In these two cases, the structure group has a discrete, finite number of elements, and thus the dimensionality of the lie group is zero. Keep in mind that these are very simple cases of fiber bundles, and generally the lie group consists of a continuous spectrum of transition functions; in other words, we call this a lie group for a reason. Also keep in mind that we have a choice when determining our structure group, since we don't have to use all of the elements. For example, if the fiber bundle is trivial, like the cylinder, we can use any group G we want, but only use the identity element when defining transition functions. However, it makes the most sense to choose the smallest group that is convenient for our purposes.

The Bloated Non-Elegant Attempt at a Formal Description

So, we have finally laid out all the pieces we need to describe a fiber bundle. Let's give a preliminary formal definition, before eventually refining it more nicely.

    A Differential Fiber Bundle (E, π, M, F, G) consists of the following:

  1. A differential manifold E called the total space
  2. A differential manifold M called the base manifold
  3. A differential manifold F called the fiber
  4. A surjective map π: E → M, called the projection, such that π -1(p) = Fp, the fiber at p in M.
  5. An open covering Ui of M with a diffeomorphism Φi: Ui × F → π -1(Ui) called the local trivialization, with π(Φi(p,f)) = p
  6. A lie group, G, known as the structure group, which acts on the fiber F.

    Finally, there is the requirement that the transition functions, Φi • Φj-1 = tij(p), are smooth and live in G, the structure group.
    Φj(f) = Φi(tij(p)f).

So, the base manifold and fiber tell you exactly what the bundle looks like locally.
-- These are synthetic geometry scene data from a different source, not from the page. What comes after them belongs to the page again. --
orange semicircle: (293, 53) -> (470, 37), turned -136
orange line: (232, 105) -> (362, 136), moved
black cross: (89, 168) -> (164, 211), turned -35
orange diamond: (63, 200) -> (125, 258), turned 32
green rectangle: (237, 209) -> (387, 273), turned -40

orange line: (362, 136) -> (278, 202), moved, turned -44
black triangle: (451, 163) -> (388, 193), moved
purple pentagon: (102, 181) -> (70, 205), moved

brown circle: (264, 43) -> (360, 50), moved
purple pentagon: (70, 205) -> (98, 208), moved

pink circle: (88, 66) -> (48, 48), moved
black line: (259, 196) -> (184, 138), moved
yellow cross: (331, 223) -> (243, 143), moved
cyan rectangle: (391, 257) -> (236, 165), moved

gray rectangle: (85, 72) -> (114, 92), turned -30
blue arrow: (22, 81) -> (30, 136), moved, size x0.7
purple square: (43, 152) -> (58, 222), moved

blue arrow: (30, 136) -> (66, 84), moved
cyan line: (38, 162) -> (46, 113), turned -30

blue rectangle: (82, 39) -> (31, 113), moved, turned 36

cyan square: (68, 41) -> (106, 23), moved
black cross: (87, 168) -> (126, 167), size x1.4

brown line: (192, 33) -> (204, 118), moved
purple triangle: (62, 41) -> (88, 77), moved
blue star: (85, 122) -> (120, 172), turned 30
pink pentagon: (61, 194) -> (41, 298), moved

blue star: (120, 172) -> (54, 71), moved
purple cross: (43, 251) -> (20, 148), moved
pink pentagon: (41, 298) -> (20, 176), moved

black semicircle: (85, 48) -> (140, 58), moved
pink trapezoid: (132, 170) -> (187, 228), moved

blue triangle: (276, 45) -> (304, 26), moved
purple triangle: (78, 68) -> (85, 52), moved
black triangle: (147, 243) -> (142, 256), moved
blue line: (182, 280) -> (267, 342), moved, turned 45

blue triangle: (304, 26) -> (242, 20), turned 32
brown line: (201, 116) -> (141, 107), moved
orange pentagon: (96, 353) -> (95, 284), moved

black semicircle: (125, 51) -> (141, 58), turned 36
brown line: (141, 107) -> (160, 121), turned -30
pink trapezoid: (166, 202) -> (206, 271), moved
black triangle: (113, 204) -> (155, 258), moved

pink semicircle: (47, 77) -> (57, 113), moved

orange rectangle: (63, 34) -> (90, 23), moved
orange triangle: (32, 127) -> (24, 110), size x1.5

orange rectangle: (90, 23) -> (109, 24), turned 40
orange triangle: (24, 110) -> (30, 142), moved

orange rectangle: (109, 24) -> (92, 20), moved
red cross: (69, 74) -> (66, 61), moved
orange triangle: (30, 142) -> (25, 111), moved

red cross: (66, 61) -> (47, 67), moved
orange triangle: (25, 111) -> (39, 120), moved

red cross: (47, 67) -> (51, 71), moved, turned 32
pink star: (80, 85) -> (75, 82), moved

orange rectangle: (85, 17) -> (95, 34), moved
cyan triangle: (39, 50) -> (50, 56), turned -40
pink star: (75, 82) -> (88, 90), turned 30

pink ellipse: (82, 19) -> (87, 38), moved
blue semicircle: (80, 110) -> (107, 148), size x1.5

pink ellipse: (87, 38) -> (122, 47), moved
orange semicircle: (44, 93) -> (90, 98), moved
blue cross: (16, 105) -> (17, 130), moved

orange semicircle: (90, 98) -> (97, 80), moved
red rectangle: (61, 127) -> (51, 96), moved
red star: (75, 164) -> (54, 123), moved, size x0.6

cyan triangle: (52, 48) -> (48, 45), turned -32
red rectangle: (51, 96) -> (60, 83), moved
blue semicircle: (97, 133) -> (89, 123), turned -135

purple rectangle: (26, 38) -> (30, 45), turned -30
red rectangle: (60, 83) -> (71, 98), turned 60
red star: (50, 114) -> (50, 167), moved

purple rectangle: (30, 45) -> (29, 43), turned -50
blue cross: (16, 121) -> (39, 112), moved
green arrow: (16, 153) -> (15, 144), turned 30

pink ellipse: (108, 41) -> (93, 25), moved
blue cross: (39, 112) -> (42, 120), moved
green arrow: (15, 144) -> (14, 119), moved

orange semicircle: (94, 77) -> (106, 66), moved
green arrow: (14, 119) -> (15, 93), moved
At the level of the manifold M, open neighborhoods just look like pieces of Rn, and M's transition functions tell us precisely how they are sewn together. At the level of the bundle E, open neighborhoods are just pieces of Rn × F, and there is an additional sewing operation. We need to glue the fiber Fp over p from the patch Ui to the same fiber Fp from the patch Uj. The structure group gives you the additional information required to tell you how to "glue" the fibers together. In this light, a fiber bundle is often seen as a natural generalization of the very concept of a manifold.
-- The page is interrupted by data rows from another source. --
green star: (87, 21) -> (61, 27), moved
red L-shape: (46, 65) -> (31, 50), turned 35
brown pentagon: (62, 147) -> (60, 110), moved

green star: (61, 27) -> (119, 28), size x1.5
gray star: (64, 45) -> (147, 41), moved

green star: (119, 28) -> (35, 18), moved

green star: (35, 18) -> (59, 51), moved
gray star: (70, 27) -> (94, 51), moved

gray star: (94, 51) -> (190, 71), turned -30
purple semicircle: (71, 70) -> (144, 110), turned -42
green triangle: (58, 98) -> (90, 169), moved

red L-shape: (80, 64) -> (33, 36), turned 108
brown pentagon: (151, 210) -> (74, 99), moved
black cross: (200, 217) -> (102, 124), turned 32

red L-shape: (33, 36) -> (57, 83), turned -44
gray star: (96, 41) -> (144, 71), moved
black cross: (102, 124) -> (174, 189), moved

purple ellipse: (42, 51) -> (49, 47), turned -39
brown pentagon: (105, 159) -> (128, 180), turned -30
Special Types of Fiber Bundles

In the general case of fiber bundles, F can be any differential manifold and G can be any lie group that acts on F. By adding further requirements, we can define certain special bundles.

  • The Trivial Bundle

    Almost unnecessary to include, except that it draws the important connection that shows that bundles are generalizations of product manifolds. Simply put, a trivial bundle is a product manifold. The base and fiber are interchangeable, and the structure group is just the trivial group of one element. The trivial bundle can be covered with one patch; the entire manifold M1. The "local trivialization" Φ is really a global trivialization, since Φ covers all of M1. The trivial bundle can clearly be formed using any two manifolds as base and fiber.

  • Vector Bundles

    A vector bundle is defined by two things: first, the requirement that F be isomorphic to Rk, i.e. that F is a vector space. Second, that the structure group acts linearly on the vector space. Since the structure group acts on F linearly and F is a vector space, the transition functions have a k-dimensional representation on the fibers. In other words, the transition functions can be represented by k × k matrices.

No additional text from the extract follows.